Did Sebastian truly blame himself for this? Did he truly believe he was the reason for his wife becoming poorly and later dying? Mortal life was...fragile. Terribly so. Vampires, for all they were capable of, could surely not prevent someone contracting an illness. Yet....could their blood be used to cure it? Dorian, for perhaps the first time, so considering that very possibility. Yet if Isabella had died perhaps Sebastian's blood could not combat illness as it could injury. Either that or Sebastian had simply chosen not too-.

"Sebastian, why do you say it is your fault she died?"
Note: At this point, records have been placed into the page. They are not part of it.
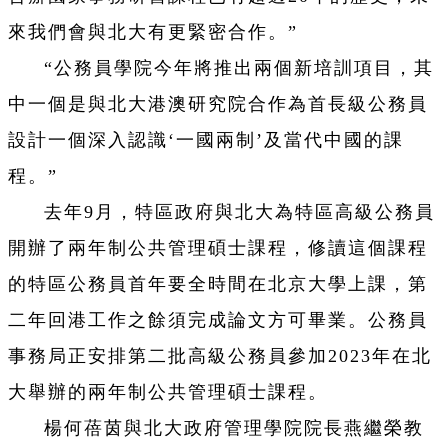
來我們會與北大有更緊密合作。”
“公務員學院今年將推出兩個新培訓項目，其
中一個是與北大港澳研究院合作為首長級公務員
設計一個深入認識‘一國兩制’及當代中國的課
程。”
去年9月，特區政府與北大為特區高級公務員
開辦了兩年制公共管理碩士課程，修讀這個課程
的特區公務員首年要全時間在北京大學上課，第
二年回港工作之餘須完成論文方可畢業。公務員
事務局正安排第二批高級公務員參加2023年在北
大舉辦的兩年制公共管理碩士課程。
楊何蓓茵與北大政府管理學院院長燕繼榮教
His voice remained distinctly gentle and yet that ardency within it was surely clear. Dorian, this time, determined not to be swayed from that tale. His mind so already having seized upon several near curious notions before it seized with sudden fortitude upon a final....inconsistency of sorts within that tale. There was no part within the Monarch so inclined to believe his husband would tell him any sort of untruth. Dorian inclined to believe his husband faultlessly and yet there was much Dorian suspected, that Sebastian so simply had...not said.

"Why was the outfit her ghost wore so terribly bloodstained?"

There was little Dorian did not observe. The Fae King so eternally aware of those nuances others so often missed.